TASK PROMPT: Starting at the top of the records below, write out each line exactly as it stands, stopping after the line with "who will conduct"; exclude the pictures.

BEGIN

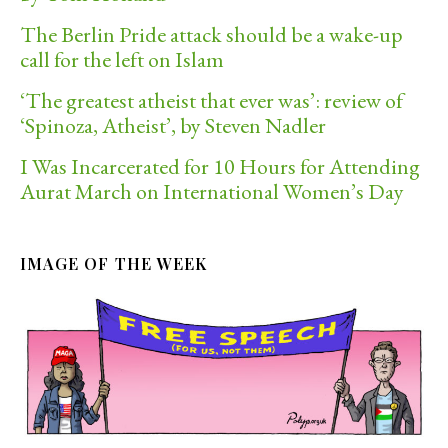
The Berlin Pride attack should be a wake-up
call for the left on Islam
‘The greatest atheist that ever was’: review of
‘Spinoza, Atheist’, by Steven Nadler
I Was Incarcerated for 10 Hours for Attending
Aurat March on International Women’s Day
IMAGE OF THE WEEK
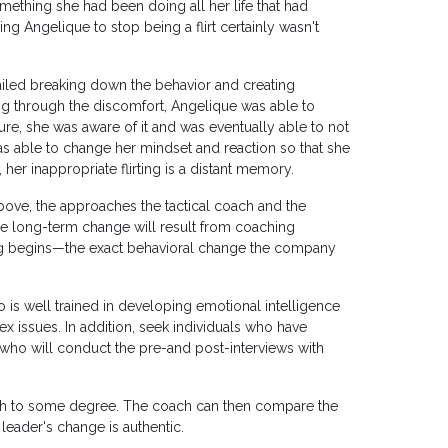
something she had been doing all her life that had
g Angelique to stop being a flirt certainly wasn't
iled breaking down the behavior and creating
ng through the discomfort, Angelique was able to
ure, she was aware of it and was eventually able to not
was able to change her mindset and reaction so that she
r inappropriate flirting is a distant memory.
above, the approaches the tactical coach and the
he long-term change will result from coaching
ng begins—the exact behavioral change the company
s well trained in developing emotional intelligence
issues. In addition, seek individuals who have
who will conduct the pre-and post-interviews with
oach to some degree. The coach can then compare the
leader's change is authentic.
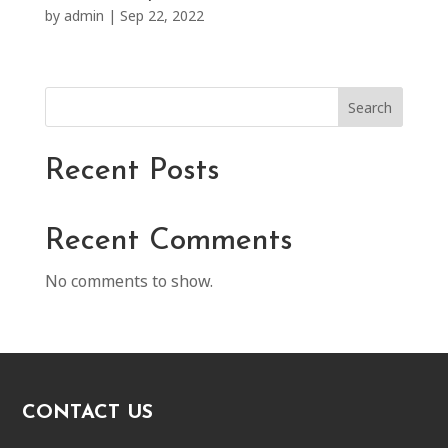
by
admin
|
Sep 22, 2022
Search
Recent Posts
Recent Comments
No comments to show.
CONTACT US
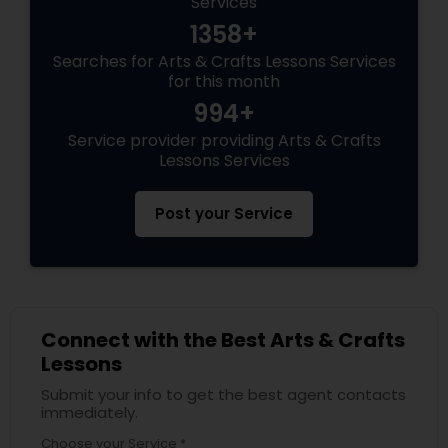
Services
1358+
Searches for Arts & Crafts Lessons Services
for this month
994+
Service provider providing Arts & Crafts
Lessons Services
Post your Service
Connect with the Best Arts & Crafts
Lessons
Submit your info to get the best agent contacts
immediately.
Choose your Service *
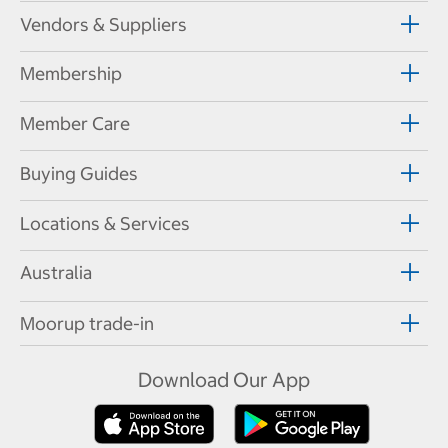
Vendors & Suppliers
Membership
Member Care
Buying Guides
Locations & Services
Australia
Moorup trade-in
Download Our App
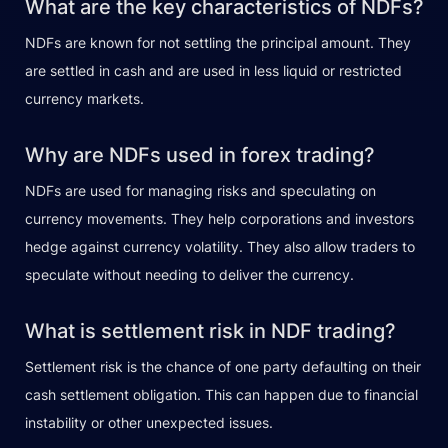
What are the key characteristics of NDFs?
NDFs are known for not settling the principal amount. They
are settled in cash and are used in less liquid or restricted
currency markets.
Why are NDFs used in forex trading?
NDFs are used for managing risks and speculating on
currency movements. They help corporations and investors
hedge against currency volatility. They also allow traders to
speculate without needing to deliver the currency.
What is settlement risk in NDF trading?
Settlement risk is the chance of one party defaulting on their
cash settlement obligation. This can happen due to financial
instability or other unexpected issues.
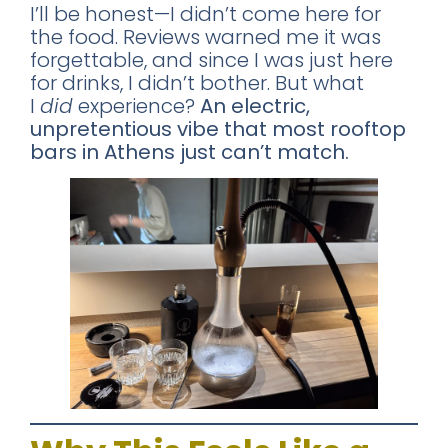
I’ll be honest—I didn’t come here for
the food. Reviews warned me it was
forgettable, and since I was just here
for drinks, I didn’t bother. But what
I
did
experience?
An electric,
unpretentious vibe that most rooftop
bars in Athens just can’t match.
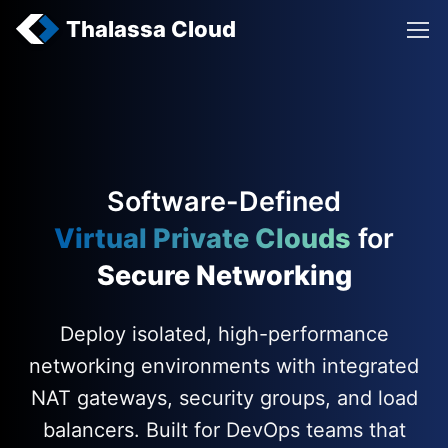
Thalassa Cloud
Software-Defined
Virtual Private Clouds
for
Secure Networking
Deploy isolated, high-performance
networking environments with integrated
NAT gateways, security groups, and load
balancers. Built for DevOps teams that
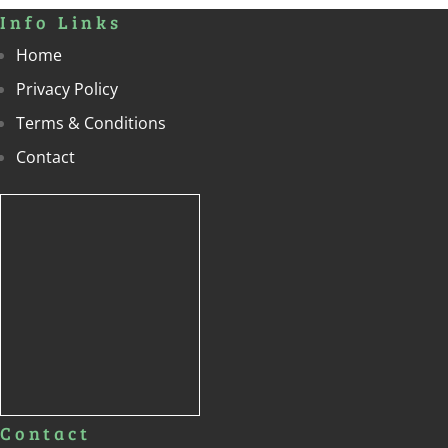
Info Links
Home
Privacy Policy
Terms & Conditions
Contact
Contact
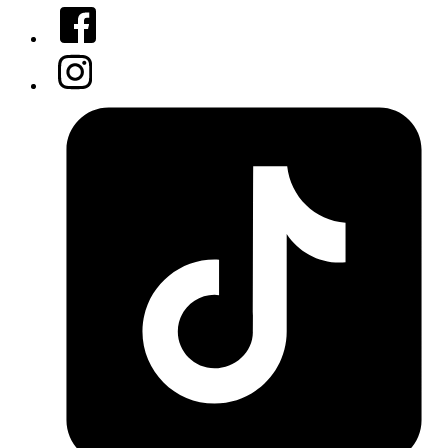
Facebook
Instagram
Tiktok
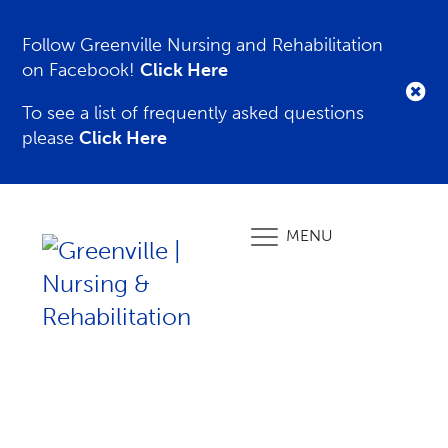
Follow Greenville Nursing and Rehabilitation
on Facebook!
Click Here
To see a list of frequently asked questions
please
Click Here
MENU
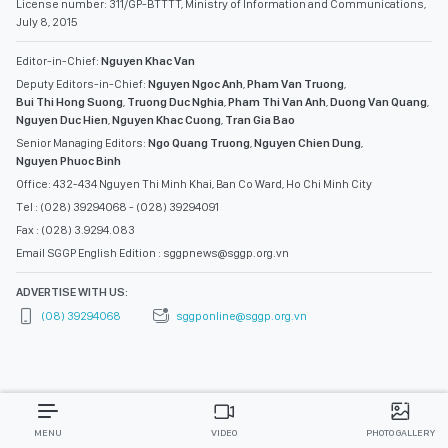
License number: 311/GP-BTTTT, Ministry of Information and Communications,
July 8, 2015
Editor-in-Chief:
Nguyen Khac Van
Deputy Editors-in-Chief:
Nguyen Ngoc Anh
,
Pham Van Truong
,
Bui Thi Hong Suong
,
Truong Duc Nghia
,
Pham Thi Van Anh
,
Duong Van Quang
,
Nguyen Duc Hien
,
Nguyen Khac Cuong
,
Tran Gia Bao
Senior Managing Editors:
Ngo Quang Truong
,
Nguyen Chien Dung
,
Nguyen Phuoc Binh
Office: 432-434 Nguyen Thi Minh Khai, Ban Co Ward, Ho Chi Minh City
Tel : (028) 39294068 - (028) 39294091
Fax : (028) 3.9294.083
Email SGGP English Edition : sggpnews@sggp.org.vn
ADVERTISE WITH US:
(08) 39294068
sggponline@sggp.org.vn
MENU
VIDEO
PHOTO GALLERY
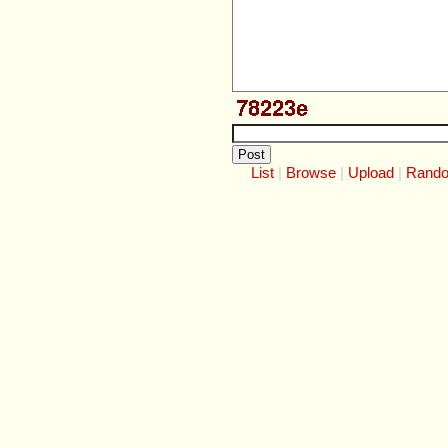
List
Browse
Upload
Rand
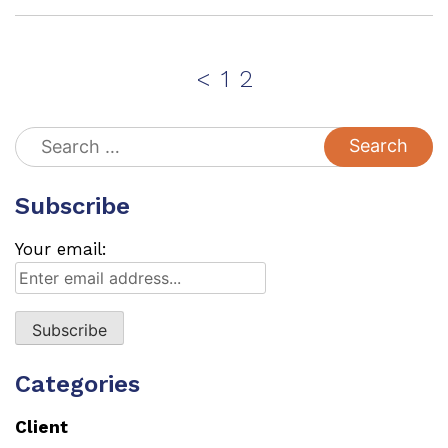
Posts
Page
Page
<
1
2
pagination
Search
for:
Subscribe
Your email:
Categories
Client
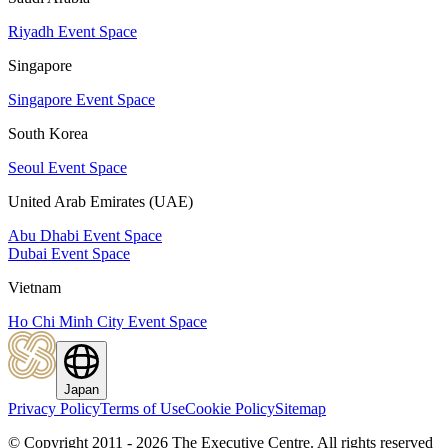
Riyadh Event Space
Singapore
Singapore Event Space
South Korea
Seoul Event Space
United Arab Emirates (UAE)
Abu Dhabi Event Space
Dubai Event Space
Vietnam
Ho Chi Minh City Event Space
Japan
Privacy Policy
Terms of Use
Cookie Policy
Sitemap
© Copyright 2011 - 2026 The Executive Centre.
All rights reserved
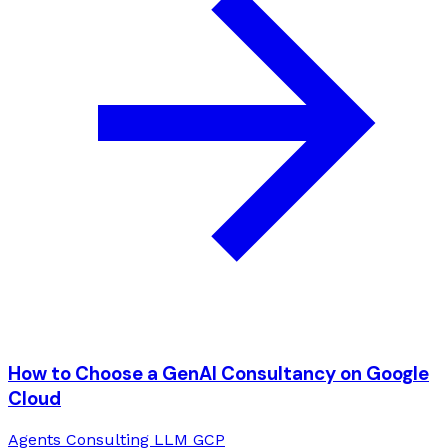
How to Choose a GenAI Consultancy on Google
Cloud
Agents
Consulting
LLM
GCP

END

SOLUTION:
The Berlin Pride attack should be a wake-up
call for the left on Islam
‘The greatest atheist that ever was’: review of
‘Spinoza, Atheist’, by Steven Nadler
I Was Incarcerated for 10 Hours for Attending
Aurat March on International Women’s Day
IMAGE OF THE WEEK
something she had been doing all her life that had
g Angelique to stop being a flirt certainly wasn't
iled breaking down the behavior and creating
ng through the discomfort, Angelique was able to
ure, she was aware of it and was eventually able to not
was able to change her mindset and reaction so that she
r inappropriate flirting is a distant memory.
above, the approaches the tactical coach and the
he long-term change will result from coaching
ng begins—the exact behavioral change the company
s well trained in developing emotional intelligence
issues. In addition, seek individuals who have
who will conduct the pre-and post-interviews with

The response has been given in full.